Noting the influence of media on perception of reality in an ever developing world, the Holy Father on Thursday called Catholic communications experts to base their efforts in the truth of the Word of God. The "Word," he said, continues to be the "fundamental and ... essential instrument of communication."
The Holy Father met with participants on the final day of this week's Catholic Press Congress promoted by the Pontifical Council for Social Communications. The conference has examined the place of the Church in the digital age, inviting Catholic communications professionals from all over the world to the Vatican to share their experiences.
Benedict XVI spoke of two aspects concerning Catholics working in the media: the nature of the press in a globalized era marked by changing technologies and how Catholic publications should strive to remain “explicitly and substantially” faithful to Church teaching by daily committing to follow the path of truth.
"Catholic journalists must seek the truth with impassioned minds and hearts", he explained, "but also with the professionalism of competent workers equipped with adequate and efficient means.” This is more important than ever today, he said, as the idea of "image" is becoming increasingly important.
Explaining that there are positive aspects of putting increased importance on promoting "image" through new technologies, he said that it can also result in a detachment from reality, thus "giving life to a virtual world, with various consequences."
The first among these, he continued, is the "risk of indifference towards what is real," that "technologies and the progress they bring can render the true and the false interchangeable, they can lead to a confusion between real and virtual."
This can lead to a perspective of seeing the events, regardless of nature, as mere spectacle and not as occasions for reflection, he noted.
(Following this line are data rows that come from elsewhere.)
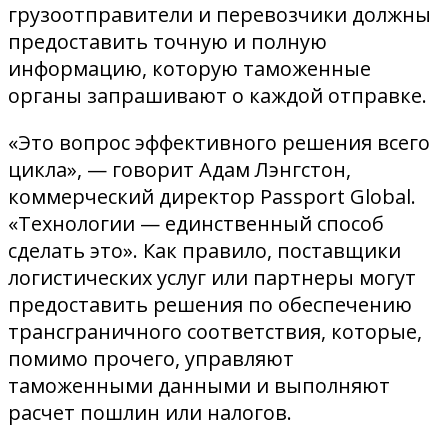
грузоотправители и перевозчики должны
предоставить точную и полную
информацию, которую таможенные
органы запрашивают о каждой отправке.
«Это вопрос эффективного решения всего
цикла», — говорит Адам Лэнгстон,
коммерческий директор Passport Global.
«Технологии — единственный способ
сделать это». Как правило, поставщики
логистических услуг или партнеры могут
предоставить решения по обеспечению
трансграничного соответствия, которые,
помимо прочего, управляют
таможенными данными и выполняют
расчет пошлин или налогов.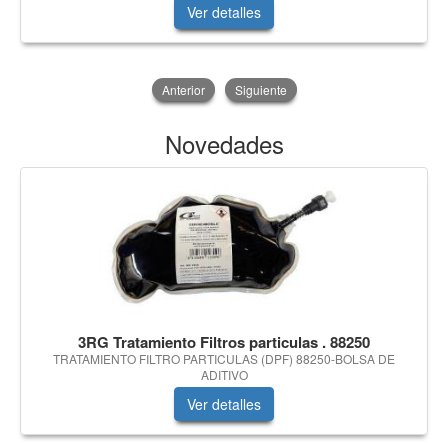
Ver detalles
Anterior
Siguiente
Novedades
3RG Tratamiento Filtros particulas . 88250
TRATAMIENTO FILTRO PARTICULAS (DPF) 88250-BOLSA DE
ADITIVO
Ver detalles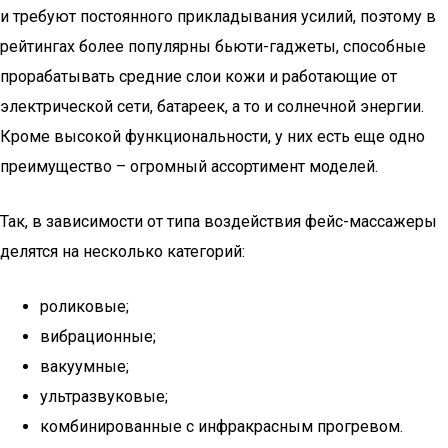
и требуют постоянного прикладывания усилий, поэтому в
рейтингах более популярны бьюти-гаджеты, способные
прорабатывать средние слои кожи и работающие от
электрической сети, батареек, а то и солнечной энергии.
Кроме высокой функциональности, у них есть еще одно
преимущество – огромный ассортимент моделей.
Так, в зависимости от типа воздействия фейс-массажеры
делятся на несколько категорий:
роликовые;
вибрационные;
вакуумные;
ультразвуковые;
комбинированные с инфракрасным прогревом.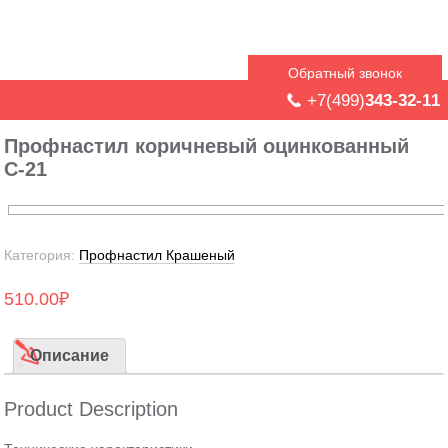
Обратный звонок
+7(499)
343-32-11
Профнастил коричневый оцинкованный
С-21
Категория:
Профнастил Крашеный
510.00
₽
Описание
Product Description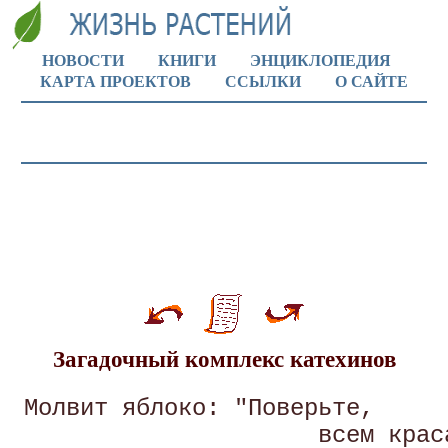
НОВОСТИ
КНИГИ
ЭНЦИКЛОПЕДИЯ
КАРТА ПРОЕКТОВ
ССЫЛКИ
О САЙТЕ
Загадочный комплекс катехинов
 Молвит яблоко: "Поверьте, 

                      всем краса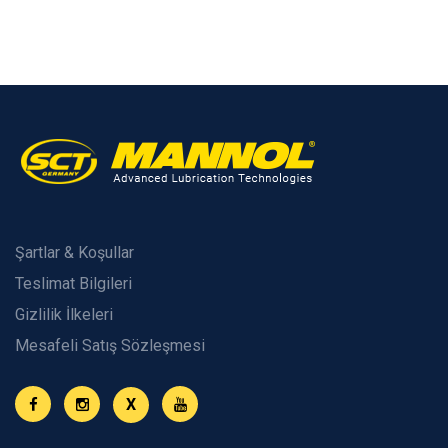
Şartlar & Koşullar
Teslimat Bilgileri
Gizlilik İlkeleri
Mesafeli Satış Sözleşmesi
X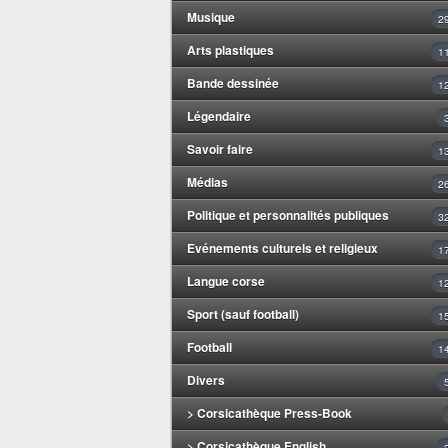
Musique
2
Arts plastiques
1
Bande dessinée
1
Légendaire
Savoir faire
1
Médias
2
Politique et personnalités publiques
3
Evénements culturels et religieux
1
Langue corse
1
Sport (sauf football)
1
Football
1
Divers
> Corsicathèque Press-Book
> Corsicathèque English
In this case, the Pope said, the "search for ways for an authentic promotion of man passes then to the second plane, because the event is presented mainly to arouse emotions.
"These aspects resound as an alarm bell: they invite consideration of the danger that the virtual may distance (one) from the reality and might not stimulate the search for 'the true,' the truth."
"In this context, the Catholic press is called, in a new way, to give full expression to its potential and, day by day, to give the reasons for its indispensable mission."
Reflecting on how Christianity shares a "fundamental structure with communication: the fact that the means and the message coincide,” Pope Benedict said that this facilitates the mission of the Catholic media. "Indeed," he said, "the Son of God, the Word incarnate, is, at one and the same time, the message of salvation and the means though which salvation is achieved. This is not a mere concept but a reality accessible to everyone".
The "Word" continues to be the "fundamental and ... essential instrument of communication."
Saying that people who work in the Catholic press must "always put God at the top of their scale of values," if they do not wish to be just a 'clanging cymbal,' he told them that their task is "that of helping modern man to turn to Christ, the one Savior, and to keep the flame of hope alight in the world, so as to live worthily today and to adequately build the future.
"For this reason," he concluded, "I exhort you to constantly renew your personal choice for Christ, drawing on those spiritual resources which, though undervalued by the modern mentality, remain valuable, indeed, indispensable."